Could you copy all of the records below exactly as they appear?
--------------------------------------------------
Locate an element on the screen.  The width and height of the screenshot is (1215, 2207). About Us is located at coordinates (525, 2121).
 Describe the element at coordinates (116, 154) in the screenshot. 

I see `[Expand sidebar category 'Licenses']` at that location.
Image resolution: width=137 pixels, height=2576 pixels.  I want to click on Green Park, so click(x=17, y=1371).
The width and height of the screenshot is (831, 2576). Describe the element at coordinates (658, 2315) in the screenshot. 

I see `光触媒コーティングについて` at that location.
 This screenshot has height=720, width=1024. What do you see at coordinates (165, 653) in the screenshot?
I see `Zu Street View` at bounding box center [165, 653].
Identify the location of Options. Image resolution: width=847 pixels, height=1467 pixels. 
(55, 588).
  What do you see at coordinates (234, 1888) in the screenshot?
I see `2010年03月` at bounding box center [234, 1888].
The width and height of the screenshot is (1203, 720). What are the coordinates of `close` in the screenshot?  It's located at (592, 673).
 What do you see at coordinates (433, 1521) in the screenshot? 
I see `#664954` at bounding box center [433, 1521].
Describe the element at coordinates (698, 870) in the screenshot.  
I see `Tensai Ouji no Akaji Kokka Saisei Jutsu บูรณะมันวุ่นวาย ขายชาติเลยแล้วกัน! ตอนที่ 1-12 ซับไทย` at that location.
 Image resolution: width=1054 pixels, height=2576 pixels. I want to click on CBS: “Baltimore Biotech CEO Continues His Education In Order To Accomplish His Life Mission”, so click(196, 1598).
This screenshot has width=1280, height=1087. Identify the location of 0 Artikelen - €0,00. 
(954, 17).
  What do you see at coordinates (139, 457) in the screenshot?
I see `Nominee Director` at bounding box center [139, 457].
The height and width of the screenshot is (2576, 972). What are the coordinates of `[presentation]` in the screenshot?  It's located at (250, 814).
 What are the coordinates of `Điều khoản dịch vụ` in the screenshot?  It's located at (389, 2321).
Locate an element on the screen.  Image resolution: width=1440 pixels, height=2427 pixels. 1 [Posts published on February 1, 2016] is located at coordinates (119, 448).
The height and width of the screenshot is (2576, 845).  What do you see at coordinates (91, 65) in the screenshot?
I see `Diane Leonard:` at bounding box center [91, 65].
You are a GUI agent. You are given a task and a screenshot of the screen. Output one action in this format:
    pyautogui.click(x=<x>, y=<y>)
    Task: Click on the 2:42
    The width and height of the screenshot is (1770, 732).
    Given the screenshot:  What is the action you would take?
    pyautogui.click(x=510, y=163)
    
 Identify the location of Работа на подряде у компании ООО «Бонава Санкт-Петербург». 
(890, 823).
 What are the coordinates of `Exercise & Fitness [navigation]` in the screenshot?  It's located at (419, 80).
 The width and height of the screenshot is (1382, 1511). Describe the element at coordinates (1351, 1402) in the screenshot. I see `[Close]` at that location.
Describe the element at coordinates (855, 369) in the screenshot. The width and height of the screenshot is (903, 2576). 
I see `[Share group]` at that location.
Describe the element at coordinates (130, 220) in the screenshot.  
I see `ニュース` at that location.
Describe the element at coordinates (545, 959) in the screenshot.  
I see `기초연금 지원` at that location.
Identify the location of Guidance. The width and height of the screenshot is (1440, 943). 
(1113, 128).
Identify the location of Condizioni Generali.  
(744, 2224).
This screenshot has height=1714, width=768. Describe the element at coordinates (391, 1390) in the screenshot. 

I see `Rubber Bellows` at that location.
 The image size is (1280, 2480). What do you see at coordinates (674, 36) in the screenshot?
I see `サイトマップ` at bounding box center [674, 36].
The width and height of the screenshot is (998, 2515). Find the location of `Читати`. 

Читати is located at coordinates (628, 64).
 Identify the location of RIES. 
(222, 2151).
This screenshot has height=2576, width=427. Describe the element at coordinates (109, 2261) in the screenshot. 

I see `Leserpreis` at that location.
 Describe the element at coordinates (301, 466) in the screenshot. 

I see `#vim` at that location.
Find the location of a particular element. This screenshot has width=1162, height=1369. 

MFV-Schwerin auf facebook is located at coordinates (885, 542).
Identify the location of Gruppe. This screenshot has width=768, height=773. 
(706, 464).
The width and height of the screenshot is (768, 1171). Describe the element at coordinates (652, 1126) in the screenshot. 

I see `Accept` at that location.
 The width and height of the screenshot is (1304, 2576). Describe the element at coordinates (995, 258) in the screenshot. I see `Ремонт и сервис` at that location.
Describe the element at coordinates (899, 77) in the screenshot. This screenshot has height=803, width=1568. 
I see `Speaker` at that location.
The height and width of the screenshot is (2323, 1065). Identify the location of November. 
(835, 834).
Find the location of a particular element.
--------------------------------------------------
> [ANSWER SECTION]:
Locate an element on the screen.  The width and height of the screenshot is (1215, 2207). About Us is located at coordinates (525, 2121).
 Describe the element at coordinates (116, 154) in the screenshot. 

I see `[Expand sidebar category 'Licenses']` at that location.
Image resolution: width=137 pixels, height=2576 pixels.  I want to click on Green Park, so click(x=17, y=1371).
The width and height of the screenshot is (831, 2576). Describe the element at coordinates (658, 2315) in the screenshot. 

I see `光触媒コーティングについて` at that location.
 This screenshot has height=720, width=1024. What do you see at coordinates (165, 653) in the screenshot?
I see `Zu Street View` at bounding box center [165, 653].
Identify the location of Options. Image resolution: width=847 pixels, height=1467 pixels. 
(55, 588).
  What do you see at coordinates (234, 1888) in the screenshot?
I see `2010年03月` at bounding box center [234, 1888].
The width and height of the screenshot is (1203, 720). What are the coordinates of `close` in the screenshot?  It's located at (592, 673).
 What do you see at coordinates (433, 1521) in the screenshot? 
I see `#664954` at bounding box center [433, 1521].
Describe the element at coordinates (698, 870) in the screenshot.  
I see `Tensai Ouji no Akaji Kokka Saisei Jutsu บูรณะมันวุ่นวาย ขายชาติเลยแล้วกัน! ตอนที่ 1-12 ซับไทย` at that location.
 Image resolution: width=1054 pixels, height=2576 pixels. I want to click on CBS: “Baltimore Biotech CEO Continues His Education In Order To Accomplish His Life Mission”, so click(196, 1598).
This screenshot has width=1280, height=1087. Identify the location of 0 Artikelen - €0,00. 
(954, 17).
  What do you see at coordinates (139, 457) in the screenshot?
I see `Nominee Director` at bounding box center [139, 457].
The height and width of the screenshot is (2576, 972). What are the coordinates of `[presentation]` in the screenshot?  It's located at (250, 814).
 What are the coordinates of `Điều khoản dịch vụ` in the screenshot?  It's located at (389, 2321).
Locate an element on the screen.  Image resolution: width=1440 pixels, height=2427 pixels. 1 [Posts published on February 1, 2016] is located at coordinates (119, 448).
The height and width of the screenshot is (2576, 845).  What do you see at coordinates (91, 65) in the screenshot?
I see `Diane Leonard:` at bounding box center [91, 65].
You are a GUI agent. You are given a task and a screenshot of the screen. Output one action in this format:
    pyautogui.click(x=<x>, y=<y>)
    Task: Click on the 2:42
    The width and height of the screenshot is (1770, 732).
    Given the screenshot:  What is the action you would take?
    pyautogui.click(x=510, y=163)
    
 Identify the location of Работа на подряде у компании ООО «Бонава Санкт-Петербург». 
(890, 823).
 What are the coordinates of `Exercise & Fitness [navigation]` in the screenshot?  It's located at (419, 80).
 The width and height of the screenshot is (1382, 1511). Describe the element at coordinates (1351, 1402) in the screenshot. I see `[Close]` at that location.
Describe the element at coordinates (855, 369) in the screenshot. The width and height of the screenshot is (903, 2576). 
I see `[Share group]` at that location.
Describe the element at coordinates (130, 220) in the screenshot.  
I see `ニュース` at that location.
Describe the element at coordinates (545, 959) in the screenshot.  
I see `기초연금 지원` at that location.
Identify the location of Guidance. The width and height of the screenshot is (1440, 943). 
(1113, 128).
Identify the location of Condizioni Generali.  
(744, 2224).
This screenshot has height=1714, width=768. Describe the element at coordinates (391, 1390) in the screenshot. 

I see `Rubber Bellows` at that location.
 The image size is (1280, 2480). What do you see at coordinates (674, 36) in the screenshot?
I see `サイトマップ` at bounding box center [674, 36].
The width and height of the screenshot is (998, 2515). Find the location of `Читати`. 

Читати is located at coordinates (628, 64).
 Identify the location of RIES. 
(222, 2151).
This screenshot has height=2576, width=427. Describe the element at coordinates (109, 2261) in the screenshot. 

I see `Leserpreis` at that location.
 Describe the element at coordinates (301, 466) in the screenshot. 

I see `#vim` at that location.
Find the location of a particular element. This screenshot has width=1162, height=1369. 

MFV-Schwerin auf facebook is located at coordinates (885, 542).
Identify the location of Gruppe. This screenshot has width=768, height=773. 
(706, 464).
The width and height of the screenshot is (768, 1171). Describe the element at coordinates (652, 1126) in the screenshot. 

I see `Accept` at that location.
 The width and height of the screenshot is (1304, 2576). Describe the element at coordinates (995, 258) in the screenshot. I see `Ремонт и сервис` at that location.
Describe the element at coordinates (899, 77) in the screenshot. This screenshot has height=803, width=1568. 
I see `Speaker` at that location.
The height and width of the screenshot is (2323, 1065). Identify the location of November. 
(835, 834).
Find the location of a particular element.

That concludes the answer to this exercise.